# Clutch Pedal Mod's -1968



## PontiacJim (Dec 29, 2012)

*Clutch Pedal & Rod Parts List*

1 - Grade 5 7/16" x 5" Bolt
2 - INA SCE78 Shell Type Needle Bearing 7/16" ID x 5/8" OD x 1/2" W.
1 - Kit (4 pcs) Clutch/Brake Pedal Shaft Bushings
2 - 1/2"-20 Thread x 1/2" Dia. Hole Right Hand Heim Joint
1 - 3/8" ID x 1/2" OD x 1" L Steel Spacer
1 - Grade 8 3/8"-16 Thread x 2" Flange Bolt
1 - Grade 8 3/8"-16 Flange Lock Nut

*WARNING! *This set-up will require fabrication skills and tools to do the job. I used a high-speed die grinder with cut-off wheel, 1/2"-20 thread die and handle, and welder.
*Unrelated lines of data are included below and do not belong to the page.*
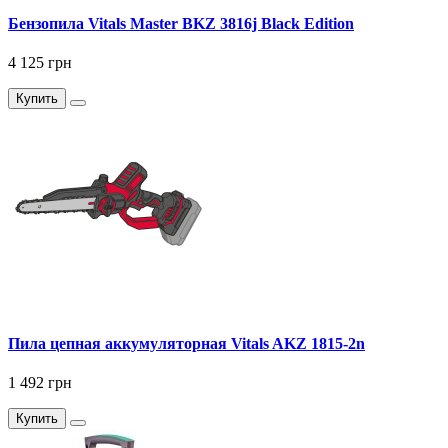
Бензопила Vitals Master BKZ 3816j Black Edition
4 125 грн
Купить
Пила цепная аккумуляторная Vitals AKZ 1815-2n
1 492 грн
Купить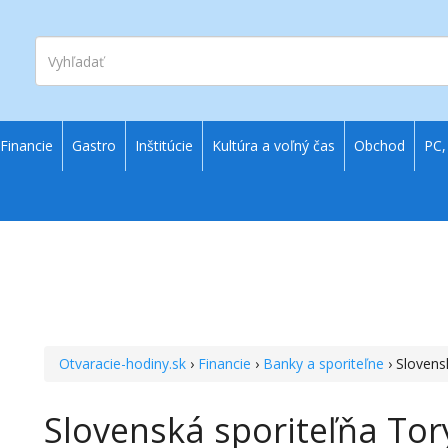
Vyhľadať
Financie
Gastro
Inštitúcie
Kultúra a voľný čas
Obchod
PC,
Otvaracie-hodiny.sk
›
Financie
›
Banky a sporiteľne
› Slovens
Slovenská sporiteľňa Tory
Always wear ear & eye protection.

My '68 Lemans has over 176,000 miles on the odometer. In its disassembled state, I wanted to refurbish the clutch & brake pedal assembly. This may apply to other years as well. The diagram is from the Factory Manual that shows the pedal bracket, pedals, pedal shaft bolt/steel & plastic bushings, clutch rod, and the counter shaft with all its parts to operate the clutch.

Pic #1, #2, & #3 is my pedal assembly & clutch rod. You can see in pic #2 how the pedals are attached to the bracket. The pedals themselves each have a pinched tube on them that a steel spacer goes into, a plastic bushing fits on each end, and the long bolt and lock nut runs through the bracket & steel spacers to bolt everything together.

I sandblasted all my parts to get them clean, sprayed a coat of Self Etching Primer, followed by a couple coats of Rustoleum Ultra High Temp Black. Mine got a little bumped & bruised, so they got one last coat of paint when I was done with everything.

Pic #4 shows brake pedal and the location of the brake switch. You can see 2 holes on the brake pedal. The top hole has the pin in it that the non-power master cylinder brake rod attaches to. If you have power brakes, or add power brakes, the master cylinder attachment point is the lower hole. The top hole provides more leverage which is not needed for power brakes and may make your power brakes a little touchy - and the master cylinder rod may be of a different length versus manual brakes which could also make for braking problems.

Pic #5 & #6 show how worn out the clutch pedal rod attachment hole is. The factory diagram shows a bushing used on the end of the rod's attachment point - long gone on my car and the metal-to-metal contact elongated the hole. The attachment pin on the end of the clutch rod that goes into that hole was also badly worn. Just a matter of time before either the clutch pedal attachment hole broke through or the clutch rod end got weak enough to break off. Using an aftermarket pressure plate that requires additional pedal effort will accelerate the wear.

Pic #7 shows how the bracket that the clutch rod attaches to is spot welded to the clutch pedal. I felt it needed a couple additional welds just as a precaution and because I am using an aftermarket clutch set-up that'll need a little more pressure effort to push in.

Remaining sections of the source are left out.